Information at a Glance
|
Parameter |
Description |
|---|---|
| Category | NLP |
| Data source type | HD |
| Send output to other operators | Yes |
| Data processing tool | Spark |
Input
No input needs to be directly connected. Select an input directory from the parameter configuration dialog.
Restrictions
Text Extractor accepts only the following file types.
- .doc
- .docx
- .html
- .log
- .ppt
- .pptx
- .rtf
- .txt
- .xml
Text Extractor does not preserve the structure of the document; it only parses the text data. Thus, the structure of the original document might be lost.
If the fonts in your document use a non-standard encoding and the document structure does not contain a /ToUnicode table associated with these fonts, the text content extracted might be garbled. Many different encodings and fonts exist, and it is not possible to predict all of them. Some files are produced without this important metadata. Even though you can display and print the file properly, the file does not contain information about the meaning of the font/letter shapes.
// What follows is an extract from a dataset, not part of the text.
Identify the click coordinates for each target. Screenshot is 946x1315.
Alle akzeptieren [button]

In this case, you must recreate the file or use OCR. (source)
Configuration
| Parameter | Description |
|---|---|
| Notes | Notes or helpful information about this operator's parameter settings. When you enter content in the Notes field, a yellow asterisk appears on the operator. |
| Data Source (HD) | The Hadoop data source. |
| Input Directory | The input directory that contains the files to parse (wildcards and patterns are supported, as well as single file selection).
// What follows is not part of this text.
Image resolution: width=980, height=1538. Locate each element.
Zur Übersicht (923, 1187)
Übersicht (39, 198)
Tip: The input directory path can be entered manually, and the user can enter a regular expression as path pattern
(for example, /dir/user*/projectA*) The operator parses only files with selected extensions in the chosen directory its tree of subdirectories (other files are skipped). If no files with the selected extensions are found, the output is empty and the following error message is displayed in the addendum: "No files with selected extension were found in the input directory and subdirectories" Caution: Invalid Filenames Filenames with the following characters: {}[],| are not supported and cause the job to fail. |
| File Formats to Parse | Extensions of the files to parse from the available options.
Note: The filenames must explicitly include the extension. For example, a PDF file titled
mydoc is not read, but a PDF file titled
mydoc.pdf is read.
|
| Maximum Number of Characters per File | If a file has more characters than this limit, the file is not parsed. The default limit is 10,000,000 characters. The column
read_parse_error is set to true and an error is displayed in the output column
text_content.
Caution: Parsing Large Files This limit is set to avoid the Spark job hanging because the directory contains huge files that a user could try to parse by mistake. To parse these large files, increase this limit. Doing so may require tuning the Spark memory settings. |
| Storage Format | Select the format in which to store the results. The storage format is determined by your type of operator.
Typical formats are Avro, CSV, TSV, or Parquet. |
| Compression | Select the type of compression for the output.
Available Parquet compression options.
Available Avro compression options.
|
| Output Directory | The location to store the output files. |
| Output Name | The name to contain the results. |
| Overwrite Output | Specifies whether to delete existing data at that path.
|
| Advanced Spark Settings Automatic Optimization |
|
Output
This operator outputs a tabular data set (.TSV) with the following six columns.
- doc_index - a unique index created to identify the document.
- file_path - the original file path.
- file_extension - the extension of the file.
- text_content - the text content parsed from the document.
- read_or_parse_error - a boolean value that determines whether an error occurred while reading/parsing this document.
- true - an error occurred while reading or parsing. If an error occurred, it appears in the text_content column.
- false - no errors occurred while parsing this document.
- is_empty - a boolean value that is set to true if the file to be read is empty (or does not contain any alphanumeric characters).